:: Record excerpts

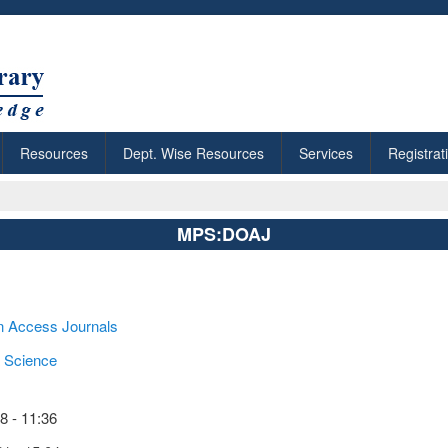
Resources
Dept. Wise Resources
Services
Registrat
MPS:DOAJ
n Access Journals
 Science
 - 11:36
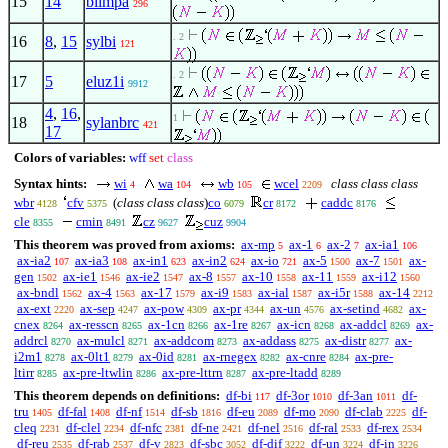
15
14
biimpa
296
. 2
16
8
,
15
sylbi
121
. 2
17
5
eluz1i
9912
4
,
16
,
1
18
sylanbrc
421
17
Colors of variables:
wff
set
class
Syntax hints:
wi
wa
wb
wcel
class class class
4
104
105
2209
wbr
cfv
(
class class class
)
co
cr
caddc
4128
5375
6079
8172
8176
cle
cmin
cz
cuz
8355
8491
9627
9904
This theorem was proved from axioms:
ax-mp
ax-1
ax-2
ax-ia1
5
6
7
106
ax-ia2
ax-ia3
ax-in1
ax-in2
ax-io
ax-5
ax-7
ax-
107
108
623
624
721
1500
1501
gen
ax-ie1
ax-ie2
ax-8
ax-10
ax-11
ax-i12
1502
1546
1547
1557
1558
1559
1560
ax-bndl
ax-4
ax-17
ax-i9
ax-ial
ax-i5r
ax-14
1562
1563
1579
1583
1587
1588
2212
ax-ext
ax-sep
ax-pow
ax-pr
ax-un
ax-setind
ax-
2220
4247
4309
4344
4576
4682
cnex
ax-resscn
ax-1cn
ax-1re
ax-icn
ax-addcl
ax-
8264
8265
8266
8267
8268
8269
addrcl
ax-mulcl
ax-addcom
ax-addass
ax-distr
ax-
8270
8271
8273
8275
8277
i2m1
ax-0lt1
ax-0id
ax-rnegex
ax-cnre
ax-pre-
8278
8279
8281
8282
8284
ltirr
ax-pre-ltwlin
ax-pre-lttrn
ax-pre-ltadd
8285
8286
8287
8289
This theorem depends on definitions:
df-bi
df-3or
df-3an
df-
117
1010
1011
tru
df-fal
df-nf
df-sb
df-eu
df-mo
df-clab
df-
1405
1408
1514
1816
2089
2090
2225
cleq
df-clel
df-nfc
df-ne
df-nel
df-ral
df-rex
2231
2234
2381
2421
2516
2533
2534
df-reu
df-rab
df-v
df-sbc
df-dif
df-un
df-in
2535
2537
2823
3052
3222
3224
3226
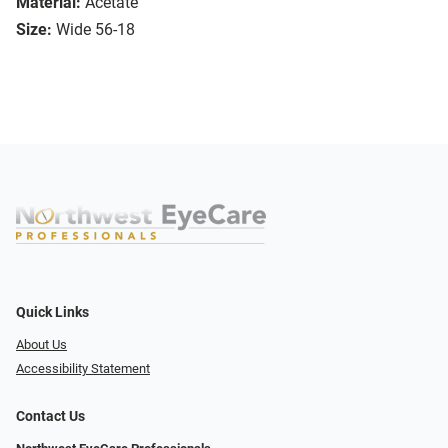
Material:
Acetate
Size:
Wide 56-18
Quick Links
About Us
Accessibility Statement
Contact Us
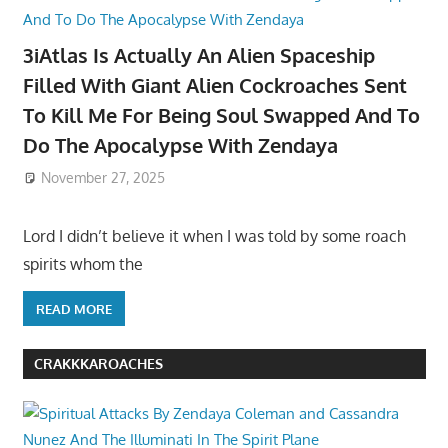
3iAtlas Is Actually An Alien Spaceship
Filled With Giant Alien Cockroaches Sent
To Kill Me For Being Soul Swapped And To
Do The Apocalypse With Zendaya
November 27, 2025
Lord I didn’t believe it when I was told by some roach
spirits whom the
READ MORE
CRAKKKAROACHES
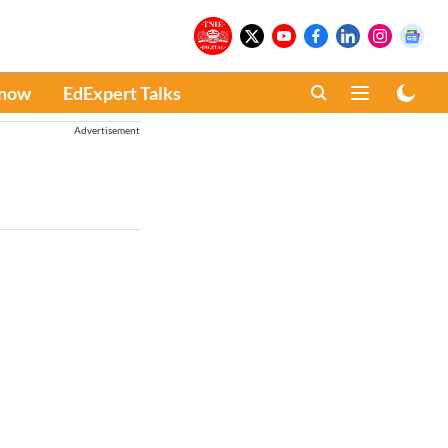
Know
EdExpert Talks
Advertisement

::::

Your instructions
Leaving out the pictures, repeat all of the entries exactly.

Answer space
Resources
Dept. Wise Resources
Services
Registrat
MPS:DOAJ
n Access Journals
 Science
 - 11:36
15
14
biimpa
296
. 2
16
8
,
15
sylbi
121
. 2
17
5
eluz1i
9912
4
,
16
,
1
18
sylanbrc
421
17
Colors of variables:
wff
set
class
Syntax hints:
wi
wa
wb
wcel
class class class
4
104
105
2209
wbr
cfv
(
class class class
)
co
cr
caddc
4128
5375
6079
8172
8176
cle
cmin
cz
cuz
8355
8491
9627
9904
This theorem was proved from axioms:
ax-mp
ax-1
ax-2
ax-ia1
5
6
7
106
ax-ia2
ax-ia3
ax-in1
ax-in2
ax-io
ax-5
ax-7
ax-
107
108
623
624
721
1500
1501
gen
ax-ie1
ax-ie2
ax-8
ax-10
ax-11
ax-i12
1502
1546
1547
1557
1558
1559
1560
ax-bndl
ax-4
ax-17
ax-i9
ax-ial
ax-i5r
ax-14
1562
1563
1579
1583
1587
1588
2212
ax-ext
ax-sep
ax-pow
ax-pr
ax-un
ax-setind
ax-
2220
4247
4309
4344
4576
4682
cnex
ax-resscn
ax-1cn
ax-1re
ax-icn
ax-addcl
ax-
8264
8265
8266
8267
8268
8269
addrcl
ax-mulcl
ax-addcom
ax-addass
ax-distr
ax-
8270
8271
8273
8275
8277
i2m1
ax-0lt1
ax-0id
ax-rnegex
ax-cnre
ax-pre-
8278
8279
8281
8282
8284
ltirr
ax-pre-ltwlin
ax-pre-lttrn
ax-pre-ltadd
8285
8286
8287
8289
This theorem depends on definitions:
df-bi
df-3or
df-3an
df-
117
1010
1011
tru
df-fal
df-nf
df-sb
df-eu
df-mo
df-clab
df-
1405
1408
1514
1816
2089
2090
2225
cleq
df-clel
df-nfc
df-ne
df-nel
df-ral
df-rex
2231
2234
2381
2421
2516
2533
2534
df-reu
df-rab
df-v
df-sbc
df-dif
df-un
df-in
2535
2537
2823
3052
3222
3224
3226
Material:
Acetate
Size:
Wide 56-18
Quick Links
About Us
Accessibility Statement
Contact Us
3iAtlas Is Actually An Alien Spaceship
Filled With Giant Alien Cockroaches Sent
To Kill Me For Being Soul Swapped And To
Do The Apocalypse With Zendaya
November 27, 2025
Lord I didn’t believe it when I was told by some roach
spirits whom the
READ MORE
CRAKKKAROACHES
Know
EdExpert Talks
Advertisement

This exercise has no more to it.